--- START ---
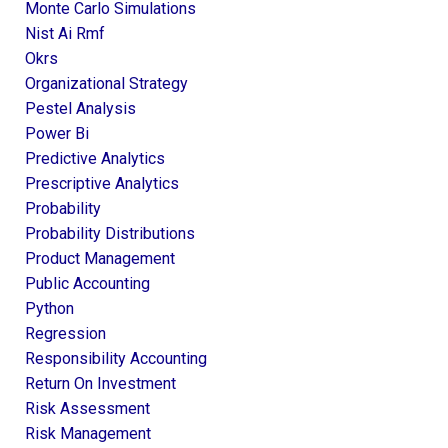
Monte Carlo Simulations
Nist Ai Rmf
Okrs
Organizational Strategy
Pestel Analysis
Power Bi
Predictive Analytics
Prescriptive Analytics
Probability
Probability Distributions
Product Management
Public Accounting
Python
Regression
Responsibility Accounting
Return On Investment
Risk Assessment
Risk Management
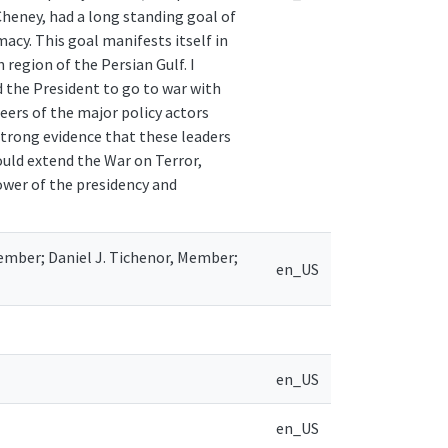
Cheney, had a long standing goal of
macy. This goal manifests itself in
 region of the Persian Gulf. I
 the President to go to war with
reers of the major policy actors
strong evidence that these leaders
ould extend the War on Terror,
ower of the presidency and
Member; Daniel J. Tichenor, Member;
en_US
en_US
en_US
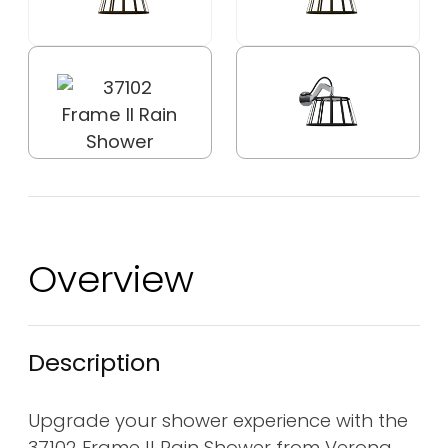
Overview
Description
Upgrade your shower experience with the
37102 Frame II Rain Shower from Verona,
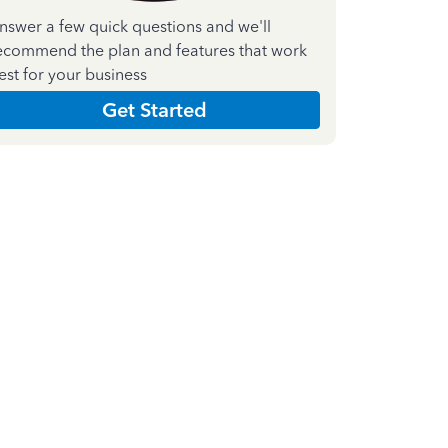
nswer a few quick questions and we'll
ecommend the plan and features that work
est for your business
Get Started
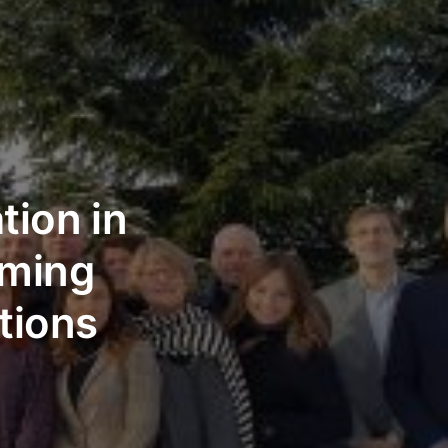
tion in
rming
tions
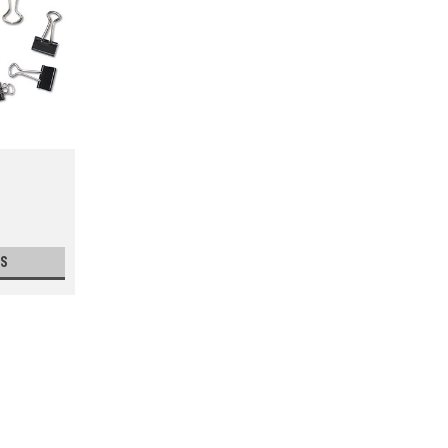
S
Paper Clips
Clip loose files and paperwork together. S
keep clip from sliding off of papers.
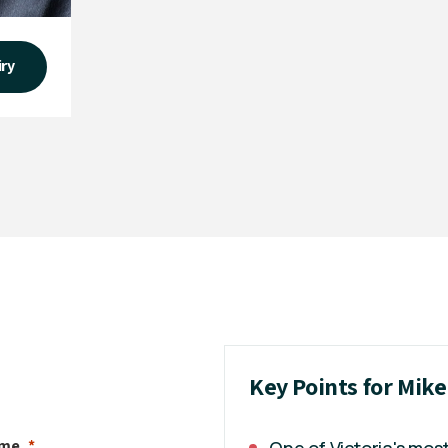
iry
Key Points for Mik
ame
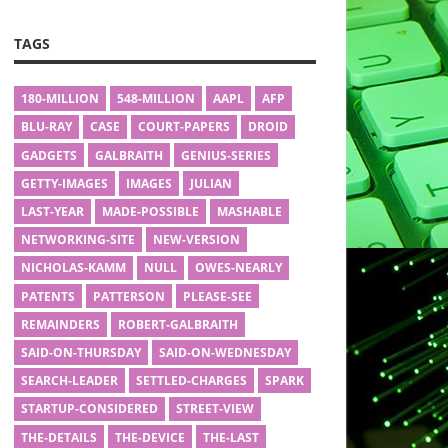
TAGS
180-MILLION
548-MILLION
AAPL
AFP
BLU-RAY
CASE
COURT-PAPERS
DROID
GADGETS
GALBRAITH
GENIUS-SERIES
GETTY-IMAGES
IMAGES
JULIAN
LAST-YEAR
MADE-POSSIBLE
MASHABLE
NETWORKING-SITE
NEW-VERSION
NICHOLAS-KAMM
NULL
OWES-NEARLY
PATENTS
PATTERSON
PLEASE-SEE
REMAINDERS
ROBERT-GALBRAITH
SAID-ON-THURSDAY
SAID-ON-WEDNESDAY
SEARCH-LEADER
SETTLED-CHARGES
SPARK
STARTUP-CONSIDERED
STREET-VIEW
THE-DETAILS
THE-DEVICE
THE-LAST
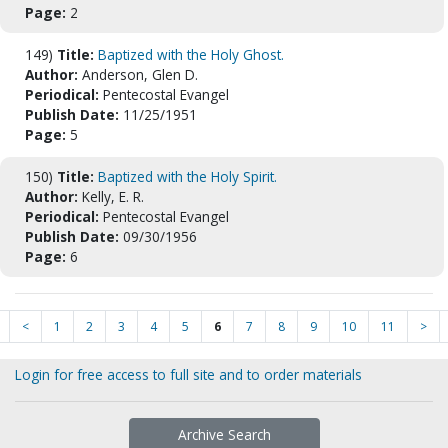
Page:
2
149)
Title:
Baptized with the Holy Ghost.
Author:
Anderson, Glen D.
Periodical:
Pentecostal Evangel
Publish Date:
11/25/1951
Page:
5
150)
Title:
Baptized with the Holy Spirit.
Author:
Kelly, E. R.
Periodical:
Pentecostal Evangel
Publish Date:
09/30/1956
Page:
6
<
1
2
3
4
5
6
7
8
9
10
11
>
Login for free access to full site and to order materials
Archive Search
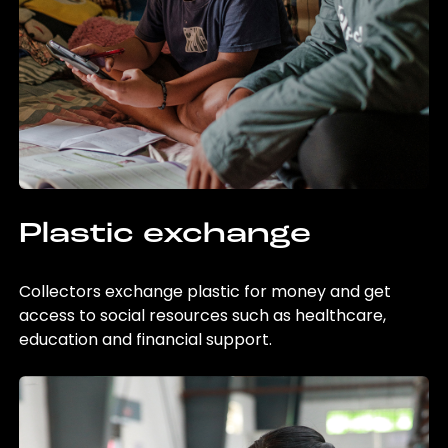
Plastic exchange
Collectors exchange plastic for money and get
access to social resources such as healthcare,
education and financial support.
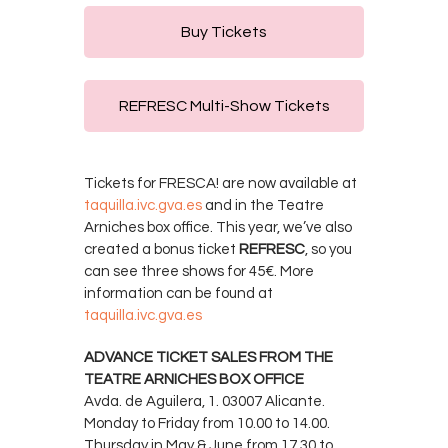
Buy Tickets
REFRESC Multi-Show Tickets
Tickets for FRESCA! are now available at
taquilla.ivc.gva.es
and in the Teatre
Arniches box office. This year, we’ve also
created a bonus ticket
REFRESC
, so you
can see three shows for 45€. More
information can be found at
taquilla.ivc.gva.es
ADVANCE TICKET SALES FROM THE
TEATRE ARNICHES BOX OFFICE
Avda. de Aguilera, 1. 03007 Alicante.
Monday to Friday from 10.00 to 14.00.
Thursday in May & June from 17.30 to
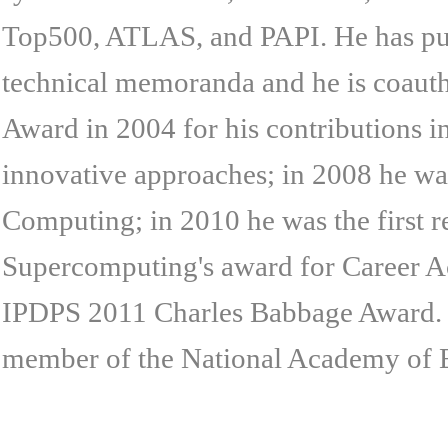
Top500, ATLAS, and PAPI. He has publ
technical memoranda and he is coaut
Award in 2004 for his contributions i
innovative approaches; in 2008 he was
Computing; in 2010 he was the first r
Supercomputing's award for Career Ac
IPDPS 2011 Charles Babbage Award. 
member of the National Academy of 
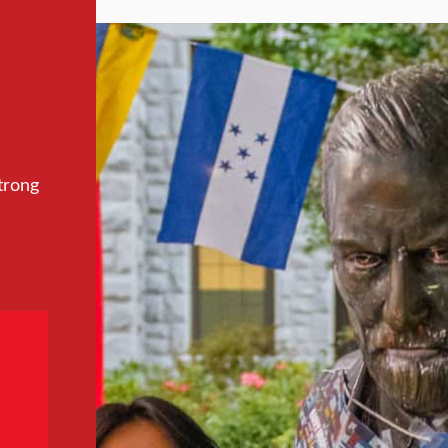
trong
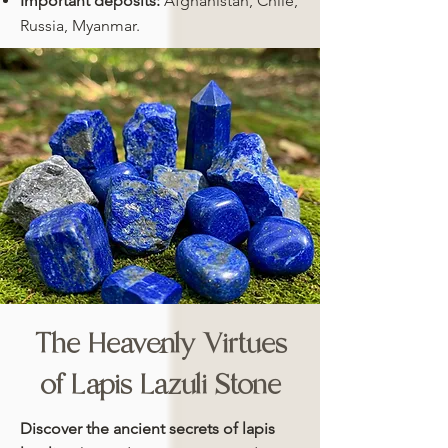
Important deposits:
Afghanistan, Chile,
Russia, Myanmar.
The Heavenly Virtues
of Lapis Lazuli Stone
Discover the ancient secrets of lapis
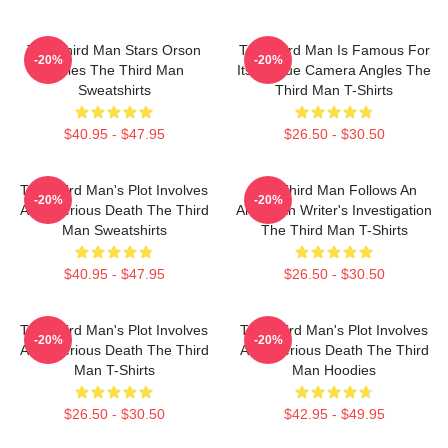
The Third Man Stars Orson
The Third Man Is Famous For
-20%
-20%
Welles The Third Man
Its Unique Camera Angles The
Sweatshirts
Third Man T-Shirts
$40.95 - $47.95
$26.50 - $30.50
The Third Man's Plot Involves
The Third Man Follows An
-20%
-20%
A Mysterious Death The Third
American Writer's Investigation
Man Sweatshirts
The Third Man T-Shirts
$40.95 - $47.95
$26.50 - $30.50
The Third Man's Plot Involves
The Third Man's Plot Involves
-20%
-20%
A Mysterious Death The Third
A Mysterious Death The Third
Man T-Shirts
Man Hoodies
$26.50 - $30.50
$42.95 - $49.95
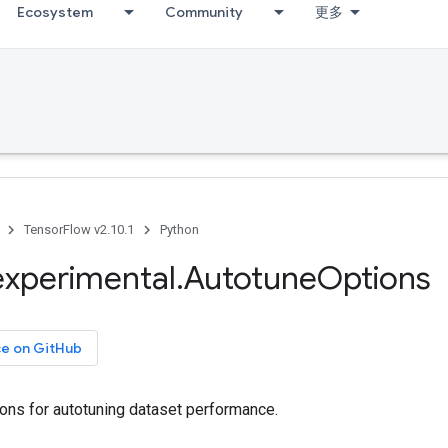
Ecosystem
Community
更多
TensorFlow v2.10.1
Python
experimental
.
Autotune
Options
ce on GitHub
ons for autotuning dataset performance.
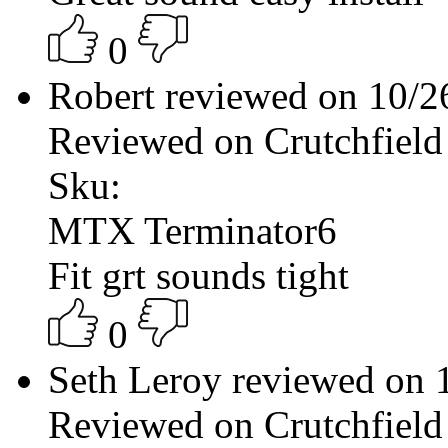
0
Robert reviewed on 10/
Reviewed on Crutchfield
Sku:
MTX Terminator6
Fit grt sounds tight
0
Seth Leroy reviewed on
Reviewed on Crutchfield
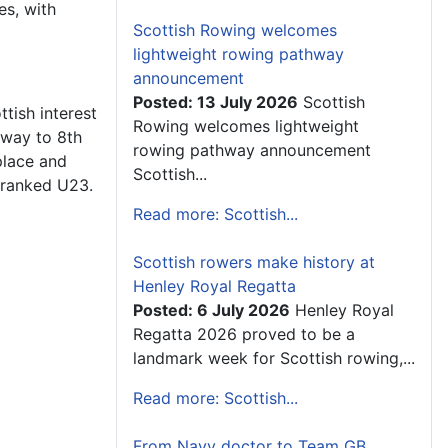
es, with
Scottish Rowing welcomes
lightweight rowing pathway
announcement
Posted: 13 July 2026
Scottish
ttish interest
Rowing welcomes lightweight
s way to 8th
rowing pathway announcement
place and
Scottish...
h ranked U23.
Read more: Scottish...
Scottish rowers make history at
Henley Royal Regatta
Posted: 6 July 2026
Henley Royal
Regatta 2026 proved to be a
landmark week for Scottish rowing,...
Read more: Scottish...
From Navy doctor to Team GB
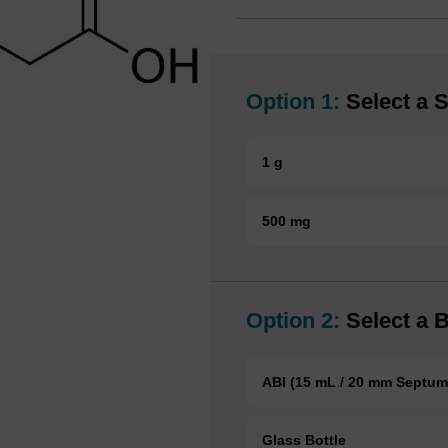
Option 1:
Select a S
1 g
500 mg
Option 2:
Select a B
ABI (15 mL / 20 mm Septum
Glass Bottle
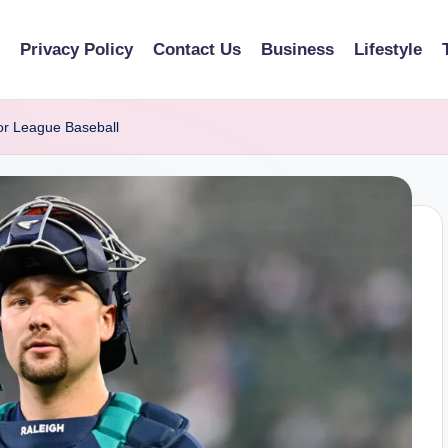
Privacy Policy
Contact Us
Business
Lifestyle
or League Baseball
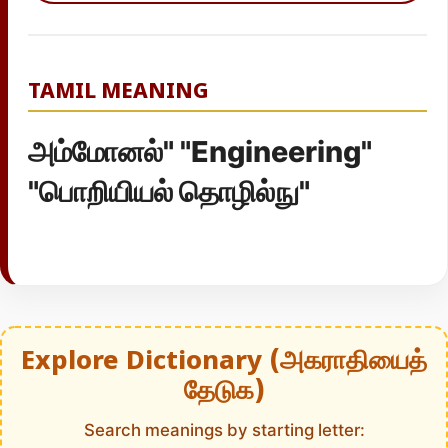
TAMIL MEANING
அம்மோனல்" "Engineering"
"பொறியியல் தொழில்நு"
Explore Dictionary (அகராதியைத்
தேடுக)
Search meanings by starting letter:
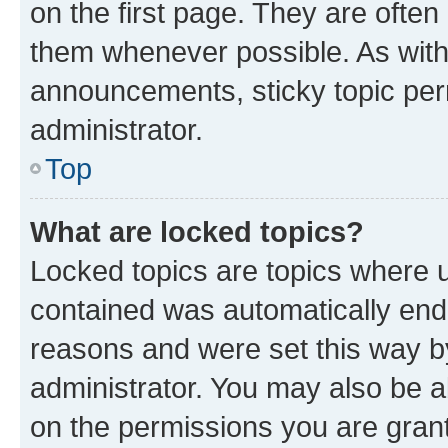
on the first page. They are often
them whenever possible. As wit
announcements, sticky topic per
administrator.
Top
What are locked topics?
Locked topics are topics where u
contained was automatically en
reasons and were set this way b
administrator. You may also be a
on the permissions you are grant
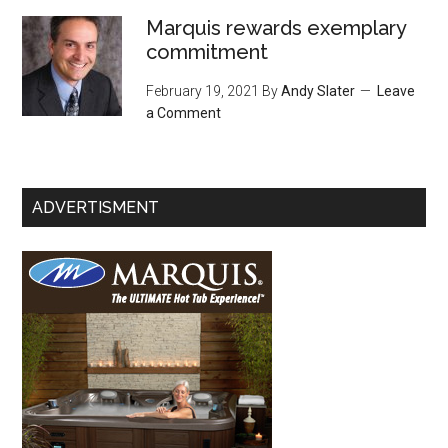
Marquis rewards exemplary
commitment
February 19, 2021
By
Andy Slater
Leave
a Comment
ADVERTISMENT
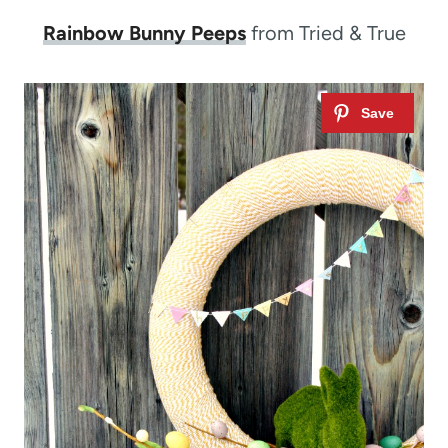
Rainbow Bunny Peeps
from Tried & True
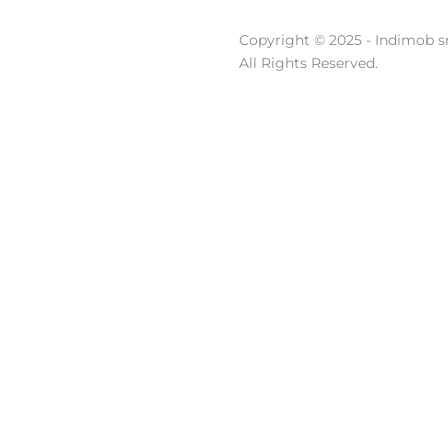
Copyright © 2025 - Indimob sr
All Rights Reserved.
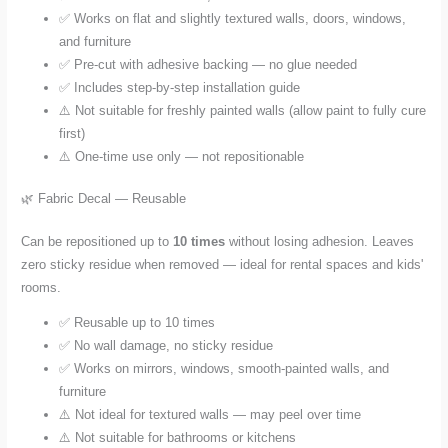
✅ Works on flat and slightly textured walls, doors, windows,
and furniture
✅ Pre-cut with adhesive backing — no glue needed
✅ Includes step-by-step installation guide
⚠️ Not suitable for freshly painted walls (allow paint to fully cure
first)
⚠️ One-time use only — not repositionable
🌿 Fabric Decal — Reusable
Can be repositioned up to
10 times
without losing adhesion. Leaves
zero sticky residue when removed — ideal for rental spaces and kids'
rooms.
✅ Reusable up to 10 times
✅ No wall damage, no sticky residue
✅ Works on mirrors, windows, smooth-painted walls, and
furniture
⚠️ Not ideal for textured walls — may peel over time
⚠️ Not suitable for bathrooms or kitchens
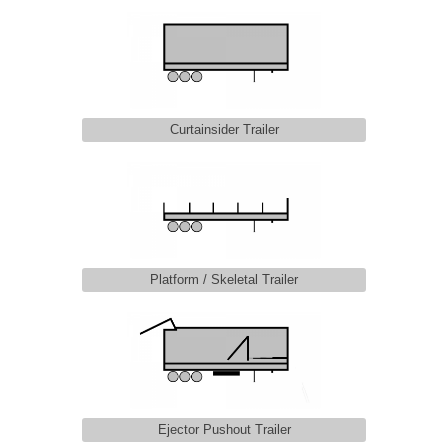
Curtainsider Trailer
Platform / Skeletal Trailer
Ejector Pushout Trailer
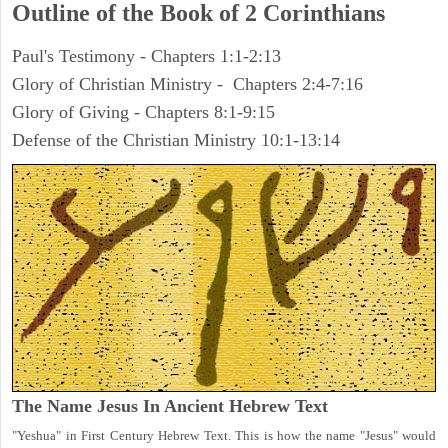
Outline of the Book of 2 Corinthians
Paul's Testimony - Chapters 1:1-2:13
Glory of Christian Ministry - Chapters 2:4-7:16
Glory of Giving - Chapters 8:1-9:15
Defense of the Christian Ministry 10:1-13:14
The Name Jesus In Ancient Hebrew Text
"Yeshua" in First Century Hebrew Text. This is how the name "Jesus" would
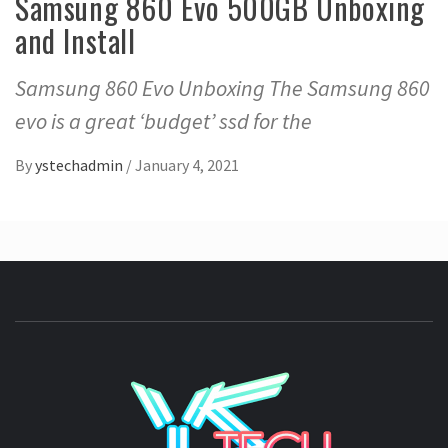
Samsung 860 Evo 500GB Unboxing
and Install
Samsung 860 Evo Unboxing The Samsung 860
evo is a great ‘budget’ ssd for the
By
ystechadmin
/
January 4, 2021
YSTE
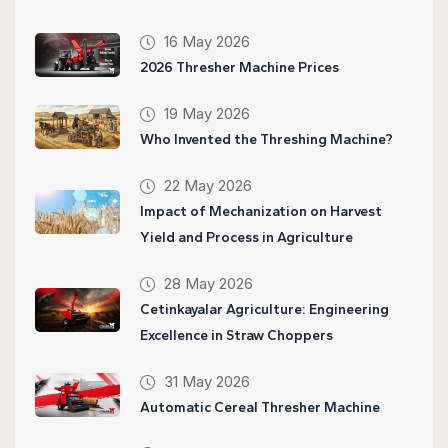
16 May 2026
2026 Thresher Machine Prices
19 May 2026
Who Invented the Threshing Machine?
22 May 2026
Impact of Mechanization on Harvest
Yield and Process in Agriculture
28 May 2026
Cetinkayalar Agriculture: Engineering
Excellence in Straw Choppers
31 May 2026
Automatic Cereal Thresher Machine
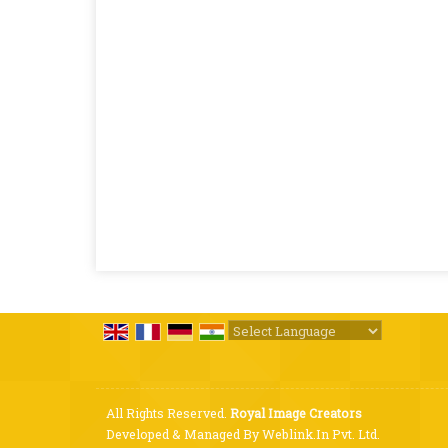
Powered by
Translate
All Rights Reserved.
Royal Image Creators
Developed & Managed By
Weblink.In Pvt. Ltd.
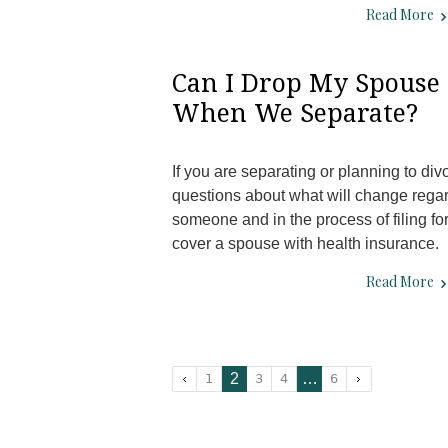
Read More
Can I Drop My Spouse
When We Separate?
If you are separating or planning to d
questions about what will change rega
someone and in the process of filing fo
cover a spouse with health insurance
Read More
2
…
1
3
4
6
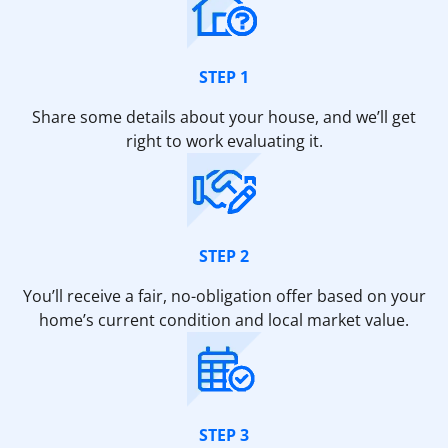
STEP 1
Share some details about your house, and we’ll get
right to work evaluating it.
STEP 2
You’ll receive a fair, no-obligation offer based on your
home’s current condition and local market value.
STEP 3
--- END ---
# Exercise aim:
Where the line containing "You’ll receive a" appears in the records above, begin copying and continue through the last line; copy each line exactly and include no others.

# Solution to this exercise:
You’ll receive a fair, no-obligation offer based on your
home’s current condition and local market value.
STEP 3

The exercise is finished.